Google Chrome is available in three versions, a stable, mainstream version, a beta version, and a cutting-edge developer version. Today's updates were already available in the beta version, but for most users who probably didn't know that the other development tracks exist, these updates represent a major step forward.
Improved New Tab Page, Autofill, Full Screen Mode
Similar to the beta version of Apple's Safari 4, Google Chrome now allows users to delete items from the new tabs page. As Google puts it, you can now finally hide those "embarrassing gossip blogs" from your Most Visited section, which automatically appears when you open a new tab in Chrome.
Chrome can now also autofill forms with information a user has previously entered into similar forms, and it finally has a full-screen mode that hides the title bar and the rest of the browser window.
Sadly, though, one neat feature that was available in the beta versions - the ability to drag tabs to see them side-by-side - did not make it into the stable version...yet.

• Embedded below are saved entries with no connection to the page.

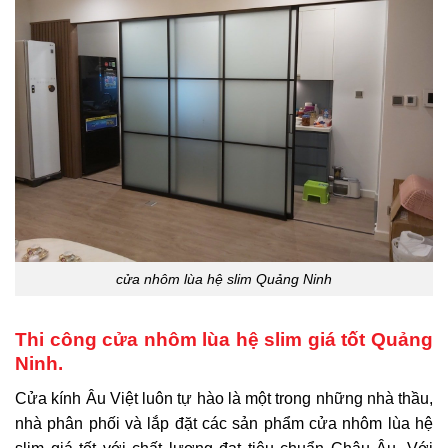
cửa nhôm lùa hệ slim Quảng Ninh
Thi công cửa nhôm lùa hệ slim giá tốt Quảng
Ninh.
Cửa kính Âu Việt
luôn tự hào là một trong những nhà thầu,
nhà phân phối và lắp đặt các sản phẩm
cửa nhôm lùa hệ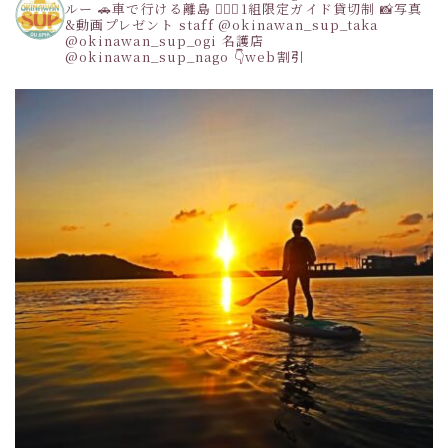
ルー
🚗車で行ける離島
👩‍❤️‍👩1組限定ガイド貸切制
📸写真
&動画プレゼント
staff
@okinawan_sup_taka
@okinawan_sup_ogi
名護店
@okinawan_sup_nago
👇web割引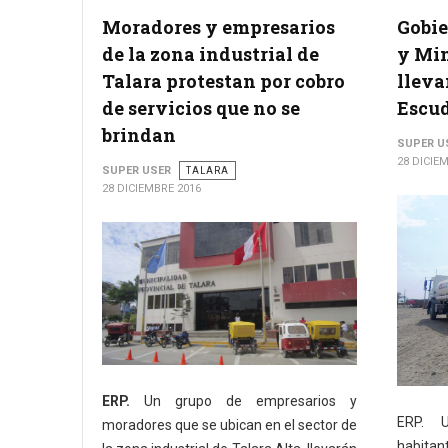
Moradores y empresarios
Gobie
de la zona industrial de
y Min
Talara protestan por cobro
lleva
de servicios que no se
Escu
brindan
SUPER U
28 DICIE
SUPER USER
TALARA
28 DICIEMBRE 2016
ERP.
Un grupo de empresarios y
ERP. 
moradores que se ubican en el sector de
habita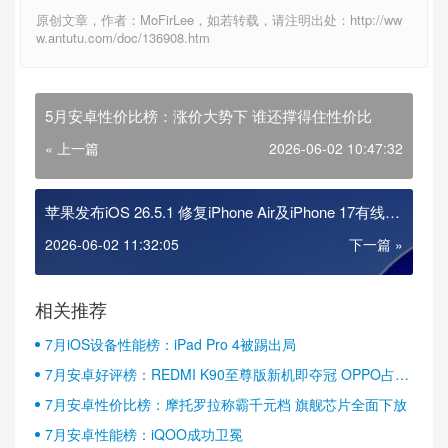
原创文章，作者：MoFirLee，如若转载，请注明出处：http://ww
w.antutu.com/doc/136908.htm
5月安卓性价比榜：涨价大势下 谁还撑得住性价比
« 上一篇
2026-06-02 10:47:32
苹果发布iOS 26.5.1 修复iPhone Air及iPhone 17有线充
电故障
2026-06-02 11:32:05
下一篇 »
相关推荐
7月iOS设备性能榜：iPad Pro 4被踢出局
7月安卓好评榜：REDMI K90至尊版新机即夺冠 OPPO占据
半壁江山
7月安卓性价比榜：摩托罗拉称霸千元档 旗舰芯片全面下放
7月安卓性能榜：iQOO成功卫冕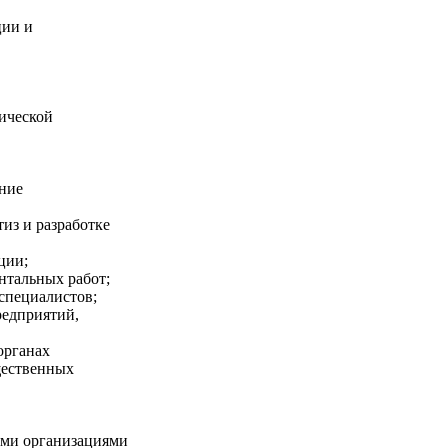
ции и
ической
ние
из и разработке
ции;
нтальных работ;
специалистов;
редприятий,
органах
щественных
ыми организациями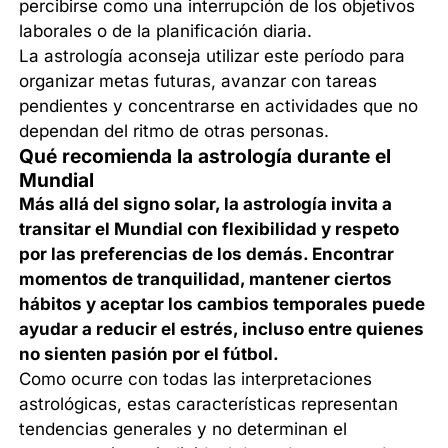
percibirse como una interrupción de los objetivos
laborales o de la planificación diaria.
La astrología aconseja utilizar este período para
organizar metas futuras, avanzar con tareas
pendientes y concentrarse en actividades que no
dependan del ritmo de otras personas.
Qué recomienda la astrología durante el
Mundial
Más allá del signo solar, la astrología invita a
transitar el Mundial con flexibilidad y respeto
por las preferencias de los demás. Encontrar
momentos de tranquilidad, mantener ciertos
hábitos y aceptar los cambios temporales puede
ayudar a reducir el estrés, incluso entre quienes
no sienten pasión por el fútbol.
Como ocurre con todas las interpretaciones
astrológicas, estas características representan
tendencias generales y no determinan el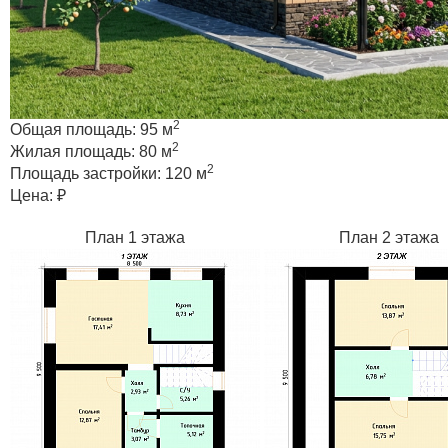
2
Общая площадь:
95 м
2
Жилая площадь:
80 м
2
Площадь застройки:
120 м
Цена:
₽
План 1 этажа
План 2 этажа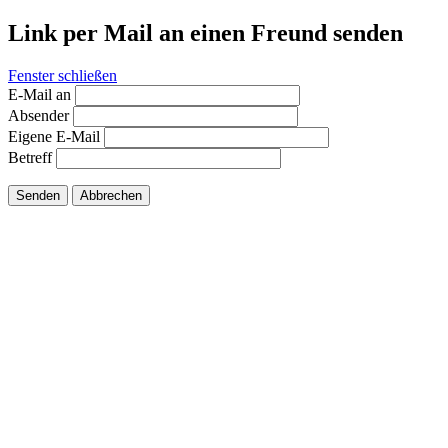
Link per Mail an einen Freund senden
Fenster schließen
E-Mail an
Absender
Eigene E-Mail
Betreff
Senden
Abbrechen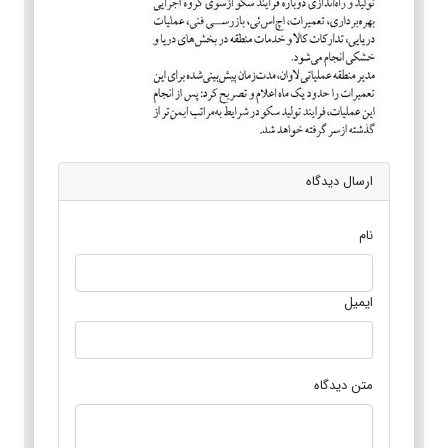
ارسال دیدگاه
نام
ایمیل
متن دیدگاه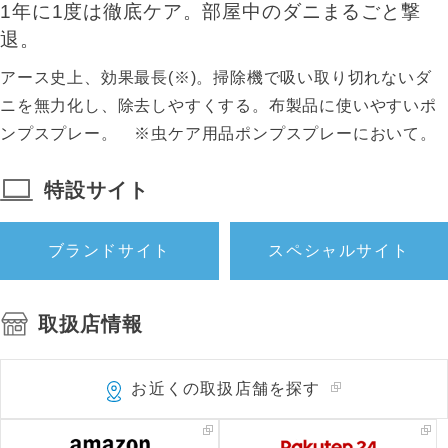
1年に1度は徹底ケア。部屋中のダニまるごと撃
退。
アース史上、効果最長(※)。掃除機で吸い取り切れないダ
ニを無力化し、除去しやすくする。布製品に使いやすいポ
ンプスプレー。 ※虫ケア用品ポンプスプレーにおいて。
特設サイト
ブランドサイト
スペシャルサイト
取扱店情報
お近くの取扱店舗を探す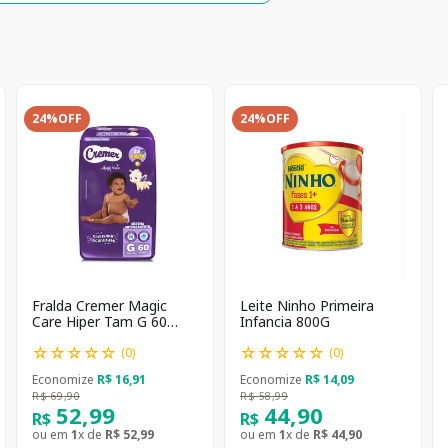
24%
OFF
24%
OFF
Fralda Cremer Magic
Leite Ninho Primeira
Care Hiper Tam G 60
Infancia 800G
unidades
☆
☆
☆
☆
☆
☆
☆
☆
☆
☆
(
0
)
(
0
)
Economize
R$
16
,
91
Economize
R$
14
,
09
R$
69
,
90
R$
58
,
99
52
,
99
44
,
90
R$
R$
ou em
1
x de
R$
52
,
99
ou em
1
x de
R$
44
,
90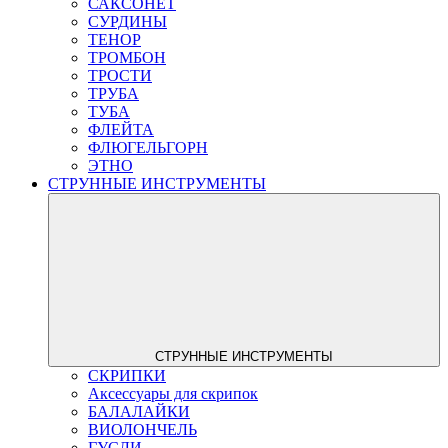
САКСОНЕТ
СУРДИНЫ
ТЕНОР
ТРОМБОН
ТРОСТИ
ТРУБА
ТУБА
ФЛЕЙТА
ФЛЮГЕЛЬГОРН
ЭТНО
СТРУННЫЕ ИНСТРУМЕНТЫ
СТРУННЫЕ ИНСТРУМЕНТЫ
СКРИПКИ
Аксессуары для скрипок
БАЛАЛАЙКИ
ВИОЛОНЧЕЛЬ
ГУСЛИ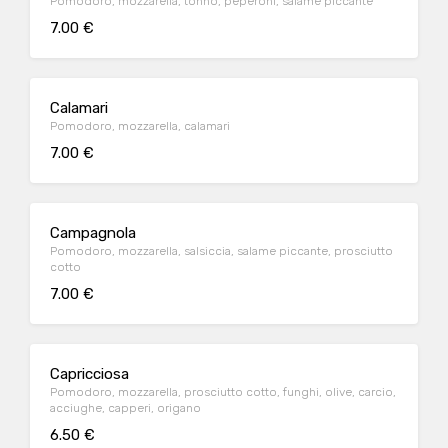
Pomodoro, mozzarella, tonno, peperoni, salame piccante
7.00 €
Calamari
Pomodoro, mozzarella, calamari
7.00 €
Campagnola
Pomodoro, mozzarella, salsiccia, salame piccante, prosciutto
cotto
7.00 €
Capricciosa
Pomodoro, mozzarella, prosciutto cotto, funghi, olive, carcio,
acciughe, capperi, origano
6.50 €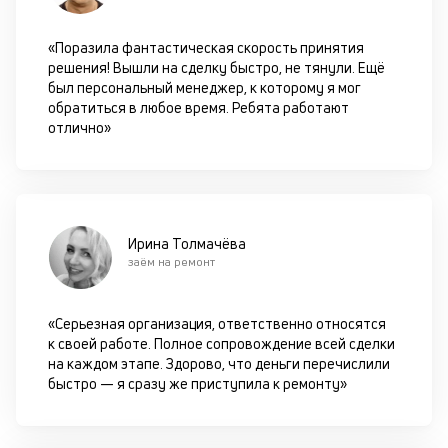
д
к
«Поразила фантастическая скорость принятия
решения! Вышли на сделку быстро, не тянули. Ещё
к
был персональный менеджер, к которому я мог
обратиться в любое время. Ребята работают
М
отлично»
ис
це
по
пр
по
оп
Ирина Толмачёва
ва
заём на ремонт
кр
П
вс
«Серьезная организация, ответственно относятся
в
к своей работе. Полное сопровождение всей сделки
сц
на каждом этапе. Здорово, что деньги перечислили
п
быстро — я сразу же приступила к ремонту»
за
кл
ч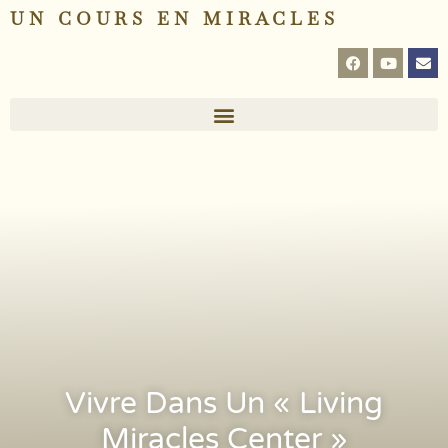
UN COURS EN MIRACLES
Vivre Dans Un « Living
Miracles Center »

Here at ReadWriteWeb, we are big fans of Chrome, but the lack of extensions always makes us go back to Firefox as our preferred browser. The developer version already contains some rudimentary support for adding extensions and user-scripts, but it will probably still take a while before these features will make it to the stable version of Chrome.
If you are already using the stable version of Chrome, these updates will be applied automatically, and if you are not using Chrome yet, you can download it here. Officially, Chrome is only available for Windows, but if you are a very brave Mac user, you can download an unstable and highly unpolished version of Chrome here.